This summer, Mother Dairy plans to introduce 30 new products, primarily focusing on the ice cream and yogurt categories, anticipating a 25-30% surge in consumer demand, according to a senior company executive. As a prominent milk provider in Delhi-NCR, Mother Dairy operates nine company-owned dairy processing facilities with a total daily capacity of more than 50 lakh litres.

Manish Bandlish, the Managing Director of Mother Dairy Fruits and Vegetables Pvt Ltd, expressed, “For our business, summer is the most eagerly awaited season, particularly for categories such as ice creams, curd, and beverages.”

“Given the Indian Meteorological Department’s (IMD) forecast of above-normal temperatures and a hot summer ahead, we anticipate a significant increase in demand for these categories,” he added.

Bandlish noted that there has already been an increase in ice cream sales compared to the previous year.

Continue Exploring: From scoops to sundaes: Ice cream sales set to soar 15-20% this summer

He mentioned that the company is fully equipped to meet this rising demand and has invested up to INR 50 crore to expand capacities, ensuring ample availability of its products.

“As we enter the season, we are fully prepared to delight consumers in our golden jubilee year with a lineup of over 30 new enticing products. In addition to Greek yoghurts and other dairy products, the upcoming line will feature about 20 new ice cream flavours”, stated Bandlish.

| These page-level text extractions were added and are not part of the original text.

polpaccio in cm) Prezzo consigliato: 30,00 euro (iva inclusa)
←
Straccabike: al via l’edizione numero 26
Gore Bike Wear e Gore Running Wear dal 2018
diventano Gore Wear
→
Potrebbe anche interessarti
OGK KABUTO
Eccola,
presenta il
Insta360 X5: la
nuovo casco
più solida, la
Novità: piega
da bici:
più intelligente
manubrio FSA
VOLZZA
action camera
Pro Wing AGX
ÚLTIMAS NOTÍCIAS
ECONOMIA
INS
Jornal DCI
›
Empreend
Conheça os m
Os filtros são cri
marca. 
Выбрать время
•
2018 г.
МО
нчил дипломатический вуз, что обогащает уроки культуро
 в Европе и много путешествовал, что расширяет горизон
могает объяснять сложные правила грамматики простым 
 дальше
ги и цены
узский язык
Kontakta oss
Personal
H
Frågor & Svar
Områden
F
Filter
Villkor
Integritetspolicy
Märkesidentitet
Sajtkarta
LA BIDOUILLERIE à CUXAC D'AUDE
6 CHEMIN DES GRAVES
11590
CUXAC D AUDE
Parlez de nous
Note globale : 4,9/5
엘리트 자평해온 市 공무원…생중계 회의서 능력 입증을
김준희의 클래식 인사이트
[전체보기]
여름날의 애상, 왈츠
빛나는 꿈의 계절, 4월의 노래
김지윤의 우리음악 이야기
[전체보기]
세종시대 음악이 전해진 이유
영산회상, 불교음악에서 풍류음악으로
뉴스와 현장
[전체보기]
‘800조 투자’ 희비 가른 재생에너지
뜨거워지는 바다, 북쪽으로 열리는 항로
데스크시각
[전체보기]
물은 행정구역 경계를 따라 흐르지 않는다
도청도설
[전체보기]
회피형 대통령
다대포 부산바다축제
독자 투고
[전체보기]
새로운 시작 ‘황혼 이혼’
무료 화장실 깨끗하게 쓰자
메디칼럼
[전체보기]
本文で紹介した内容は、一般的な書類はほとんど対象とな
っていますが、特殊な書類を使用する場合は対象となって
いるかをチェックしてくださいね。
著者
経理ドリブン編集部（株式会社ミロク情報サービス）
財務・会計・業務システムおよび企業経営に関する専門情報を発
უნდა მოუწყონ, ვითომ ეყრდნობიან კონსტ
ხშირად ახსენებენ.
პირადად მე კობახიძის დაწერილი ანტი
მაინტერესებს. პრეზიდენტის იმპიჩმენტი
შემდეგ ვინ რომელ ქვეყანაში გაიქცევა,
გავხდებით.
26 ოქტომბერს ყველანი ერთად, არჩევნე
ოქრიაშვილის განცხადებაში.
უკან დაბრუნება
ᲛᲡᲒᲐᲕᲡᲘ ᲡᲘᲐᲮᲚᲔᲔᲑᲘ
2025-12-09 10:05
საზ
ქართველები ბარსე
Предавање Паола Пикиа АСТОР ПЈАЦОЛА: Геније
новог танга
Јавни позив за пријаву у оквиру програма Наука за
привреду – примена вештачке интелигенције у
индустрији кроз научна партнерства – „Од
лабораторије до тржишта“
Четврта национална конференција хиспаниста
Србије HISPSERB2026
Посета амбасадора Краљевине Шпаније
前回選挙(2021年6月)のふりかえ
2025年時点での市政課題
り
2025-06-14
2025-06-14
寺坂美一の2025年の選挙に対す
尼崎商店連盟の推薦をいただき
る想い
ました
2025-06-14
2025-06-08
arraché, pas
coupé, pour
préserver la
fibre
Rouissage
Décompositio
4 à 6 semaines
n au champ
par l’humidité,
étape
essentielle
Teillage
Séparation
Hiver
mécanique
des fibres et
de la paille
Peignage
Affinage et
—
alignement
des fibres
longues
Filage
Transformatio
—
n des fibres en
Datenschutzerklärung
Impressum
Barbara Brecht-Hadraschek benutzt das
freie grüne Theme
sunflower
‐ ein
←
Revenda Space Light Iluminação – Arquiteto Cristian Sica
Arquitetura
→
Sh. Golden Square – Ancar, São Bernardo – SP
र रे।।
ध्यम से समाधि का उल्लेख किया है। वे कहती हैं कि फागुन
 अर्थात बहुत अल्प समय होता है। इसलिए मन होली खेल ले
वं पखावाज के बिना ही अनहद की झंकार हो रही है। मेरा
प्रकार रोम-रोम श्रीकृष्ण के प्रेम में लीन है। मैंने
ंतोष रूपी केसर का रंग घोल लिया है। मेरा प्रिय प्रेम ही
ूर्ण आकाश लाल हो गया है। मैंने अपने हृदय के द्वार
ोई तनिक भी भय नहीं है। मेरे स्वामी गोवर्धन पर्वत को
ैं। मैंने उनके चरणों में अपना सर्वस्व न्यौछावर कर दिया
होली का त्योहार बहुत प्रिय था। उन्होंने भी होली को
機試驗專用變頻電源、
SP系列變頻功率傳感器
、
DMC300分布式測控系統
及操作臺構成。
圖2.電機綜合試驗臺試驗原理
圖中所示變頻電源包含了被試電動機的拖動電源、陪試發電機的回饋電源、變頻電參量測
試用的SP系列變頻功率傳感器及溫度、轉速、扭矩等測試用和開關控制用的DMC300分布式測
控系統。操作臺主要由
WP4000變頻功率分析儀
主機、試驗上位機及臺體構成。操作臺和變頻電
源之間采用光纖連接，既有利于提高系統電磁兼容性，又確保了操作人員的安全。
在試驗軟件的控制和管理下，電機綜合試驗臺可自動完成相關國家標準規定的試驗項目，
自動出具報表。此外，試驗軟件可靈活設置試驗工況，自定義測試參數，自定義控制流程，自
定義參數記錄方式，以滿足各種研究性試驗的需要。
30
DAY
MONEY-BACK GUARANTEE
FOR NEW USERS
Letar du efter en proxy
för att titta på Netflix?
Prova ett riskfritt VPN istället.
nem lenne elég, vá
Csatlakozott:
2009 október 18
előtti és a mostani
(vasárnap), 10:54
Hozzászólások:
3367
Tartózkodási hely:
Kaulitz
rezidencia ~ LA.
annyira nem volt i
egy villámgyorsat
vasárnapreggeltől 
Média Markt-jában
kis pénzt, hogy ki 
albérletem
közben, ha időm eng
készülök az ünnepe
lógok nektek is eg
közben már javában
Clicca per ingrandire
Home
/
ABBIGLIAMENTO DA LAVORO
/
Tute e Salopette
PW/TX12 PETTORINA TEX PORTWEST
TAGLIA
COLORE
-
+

Overall, he expressed that the company is highly optimistic about the season.

“We anticipate a 25-30% increase in demand for our dairy products compared to last season,” Bandlish commented.

Mother Dairy has also unveiled its expansion plans for both the dairy and fruits and vegetables (F&V) sectors.

The company plans to invest INR 650 crore in establishing two new processing plants for milk and fruits and vegetables.

Additionally, the company will invest an extra INR 100 crore to enhance the capacities of its current plants, bringing the total capital expenditure to INR 750 crore.

“In our efforts to broaden our distribution network and connect with consumers, we have allocated a capital expenditure (capex) budget of more than INR 750 crore to improve our dairy and fruits and vegetables processing capabilities across strategic locations,” Bandlish remarked.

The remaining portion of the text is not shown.